▶ **EXERCISE DIRECTIONS**:
Restate the full listing precisely as written.
=== Section Start ===
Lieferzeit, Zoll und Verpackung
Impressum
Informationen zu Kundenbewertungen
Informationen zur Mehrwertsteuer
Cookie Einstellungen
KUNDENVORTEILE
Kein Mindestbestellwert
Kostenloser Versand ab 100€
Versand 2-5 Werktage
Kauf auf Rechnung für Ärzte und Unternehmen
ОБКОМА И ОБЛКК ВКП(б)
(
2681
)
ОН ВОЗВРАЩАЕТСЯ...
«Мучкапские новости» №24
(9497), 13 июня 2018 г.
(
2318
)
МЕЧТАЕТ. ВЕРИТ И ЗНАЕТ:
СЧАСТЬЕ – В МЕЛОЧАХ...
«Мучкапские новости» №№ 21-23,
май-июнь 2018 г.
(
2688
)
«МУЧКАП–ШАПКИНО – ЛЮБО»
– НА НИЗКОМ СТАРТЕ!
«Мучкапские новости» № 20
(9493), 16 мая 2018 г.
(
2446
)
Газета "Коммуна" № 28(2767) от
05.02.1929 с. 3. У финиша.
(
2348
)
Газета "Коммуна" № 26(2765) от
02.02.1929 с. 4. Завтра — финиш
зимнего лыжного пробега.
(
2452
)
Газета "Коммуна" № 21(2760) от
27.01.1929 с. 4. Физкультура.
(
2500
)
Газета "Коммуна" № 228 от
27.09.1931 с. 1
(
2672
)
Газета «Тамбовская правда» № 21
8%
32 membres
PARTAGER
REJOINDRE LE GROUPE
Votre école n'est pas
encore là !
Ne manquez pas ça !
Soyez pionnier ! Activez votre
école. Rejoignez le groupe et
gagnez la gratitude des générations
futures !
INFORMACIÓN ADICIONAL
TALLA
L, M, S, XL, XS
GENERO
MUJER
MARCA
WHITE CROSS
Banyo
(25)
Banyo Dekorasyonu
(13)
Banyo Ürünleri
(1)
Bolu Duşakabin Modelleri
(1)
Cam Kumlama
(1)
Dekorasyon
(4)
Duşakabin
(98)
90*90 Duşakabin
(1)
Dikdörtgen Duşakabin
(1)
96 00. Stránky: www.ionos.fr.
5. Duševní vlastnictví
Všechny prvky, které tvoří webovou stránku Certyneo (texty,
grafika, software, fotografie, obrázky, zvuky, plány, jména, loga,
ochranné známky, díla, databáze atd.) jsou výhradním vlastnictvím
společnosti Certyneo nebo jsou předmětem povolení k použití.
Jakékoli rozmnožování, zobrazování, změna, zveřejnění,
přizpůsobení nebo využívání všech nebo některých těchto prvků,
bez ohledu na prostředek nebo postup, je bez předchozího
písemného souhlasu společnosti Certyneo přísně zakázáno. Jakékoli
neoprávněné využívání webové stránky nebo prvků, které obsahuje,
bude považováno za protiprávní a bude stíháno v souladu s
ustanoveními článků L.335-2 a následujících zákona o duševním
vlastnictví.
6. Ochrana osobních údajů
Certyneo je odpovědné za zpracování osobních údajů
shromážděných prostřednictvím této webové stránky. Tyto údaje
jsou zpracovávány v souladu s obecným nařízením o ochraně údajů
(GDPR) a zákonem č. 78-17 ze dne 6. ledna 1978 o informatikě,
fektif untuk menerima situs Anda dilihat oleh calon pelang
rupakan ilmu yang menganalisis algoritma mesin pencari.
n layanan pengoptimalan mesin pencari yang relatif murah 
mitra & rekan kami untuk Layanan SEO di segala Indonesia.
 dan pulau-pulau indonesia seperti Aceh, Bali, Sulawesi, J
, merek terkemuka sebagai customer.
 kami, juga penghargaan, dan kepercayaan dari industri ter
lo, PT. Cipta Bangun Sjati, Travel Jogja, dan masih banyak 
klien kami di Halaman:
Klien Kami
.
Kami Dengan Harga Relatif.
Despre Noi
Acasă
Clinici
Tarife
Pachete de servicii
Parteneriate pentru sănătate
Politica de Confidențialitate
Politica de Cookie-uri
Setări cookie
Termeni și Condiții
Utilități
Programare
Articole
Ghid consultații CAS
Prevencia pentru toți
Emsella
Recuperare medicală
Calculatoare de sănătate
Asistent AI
=== Section End ===
▶ **ANSWER FOR THE TASK**:
Lieferzeit, Zoll und Verpackung
Impressum
Informationen zu Kundenbewertungen
Informationen zur Mehrwertsteuer
Cookie Einstellungen
KUNDENVORTEILE
Kein Mindestbestellwert
Kostenloser Versand ab 100€
Versand 2-5 Werktage
Kauf auf Rechnung für Ärzte und Unternehmen
ОБКОМА И ОБЛКК ВКП(б)
(
2681
)
ОН ВОЗВРАЩАЕТСЯ...
«Мучкапские новости» №24
(9497), 13 июня 2018 г.
(
2318
)
МЕЧТАЕТ. ВЕРИТ И ЗНАЕТ:
СЧАСТЬЕ – В МЕЛОЧАХ...
«Мучкапские новости» №№ 21-23,
май-июнь 2018 г.
(
2688
)
«МУЧКАП–ШАПКИНО – ЛЮБО»
– НА НИЗКОМ СТАРТЕ!
«Мучкапские новости» № 20
(9493), 16 мая 2018 г.
(
2446
)
Газета "Коммуна" № 28(2767) от
05.02.1929 с. 3. У финиша.
(
2348
)
Газета "Коммуна" № 26(2765) от
02.02.1929 с. 4. Завтра — финиш
зимнего лыжного пробега.
(
2452
)
Газета "Коммуна" № 21(2760) от
27.01.1929 с. 4. Физкультура.
(
2500
)
Газета "Коммуна" № 228 от
27.09.1931 с. 1
(
2672
)
Газета «Тамбовская правда» № 21
8%
32 membres
PARTAGER
REJOINDRE LE GROUPE
Votre école n'est pas
encore là !
Ne manquez pas ça !
Soyez pionnier ! Activez votre
école. Rejoignez le groupe et
gagnez la gratitude des générations
futures !
INFORMACIÓN ADICIONAL
TALLA
L, M, S, XL, XS
GENERO
MUJER
MARCA
WHITE CROSS
Banyo
(25)
Banyo Dekorasyonu
(13)
Banyo Ürünleri
(1)
Bolu Duşakabin Modelleri
(1)
Cam Kumlama
(1)
Dekorasyon
(4)
Duşakabin
(98)
90*90 Duşakabin
(1)
Dikdörtgen Duşakabin
(1)
96 00. Stránky: www.ionos.fr.
5. Duševní vlastnictví
Všechny prvky, které tvoří webovou stránku Certyneo (texty,
grafika, software, fotografie, obrázky, zvuky, plány, jména, loga,
ochranné známky, díla, databáze atd.) jsou výhradním vlastnictvím
společnosti Certyneo nebo jsou předmětem povolení k použití.
Jakékoli rozmnožování, zobrazování, změna, zveřejnění,
přizpůsobení nebo využívání všech nebo některých těchto prvků,
bez ohledu na prostředek nebo postup, je bez předchozího
písemného souhlasu společnosti Certyneo přísně zakázáno. Jakékoli
neoprávněné využívání webové stránky nebo prvků, které obsahuje,
bude považováno za protiprávní a bude stíháno v souladu s
ustanoveními článků L.335-2 a následujících zákona o duševním
vlastnictví.
6. Ochrana osobních údajů
Certyneo je odpovědné za zpracování osobních údajů
shromážděných prostřednictvím této webové stránky. Tyto údaje
jsou zpracovávány v souladu s obecným nařízením o ochraně údajů
(GDPR) a zákonem č. 78-17 ze dne 6. ledna 1978 o informatikě,
fektif untuk menerima situs Anda dilihat oleh calon pelang
rupakan ilmu yang menganalisis algoritma mesin pencari.
n layanan pengoptimalan mesin pencari yang relatif murah 
mitra & rekan kami untuk Layanan SEO di segala Indonesia.
 dan pulau-pulau indonesia seperti Aceh, Bali, Sulawesi, J
, merek terkemuka sebagai customer.
 kami, juga penghargaan, dan kepercayaan dari industri ter
lo, PT. Cipta Bangun Sjati, Travel Jogja, dan masih banyak 
klien kami di Halaman:
Klien Kami
.
Kami Dengan Harga Relatif.
Despre Noi
Acasă
Clinici
Tarife
Pachete de servicii
Parteneriate pentru sănătate
Politica de Confidențialitate
Politica de Cookie-uri
Setări cookie
Termeni și Condiții
Utilități
Programare
Articole
Ghid consultații CAS
Prevencia pentru toți
Emsella
Recuperare medicală
Calculatoare de sănătate
Asistent AI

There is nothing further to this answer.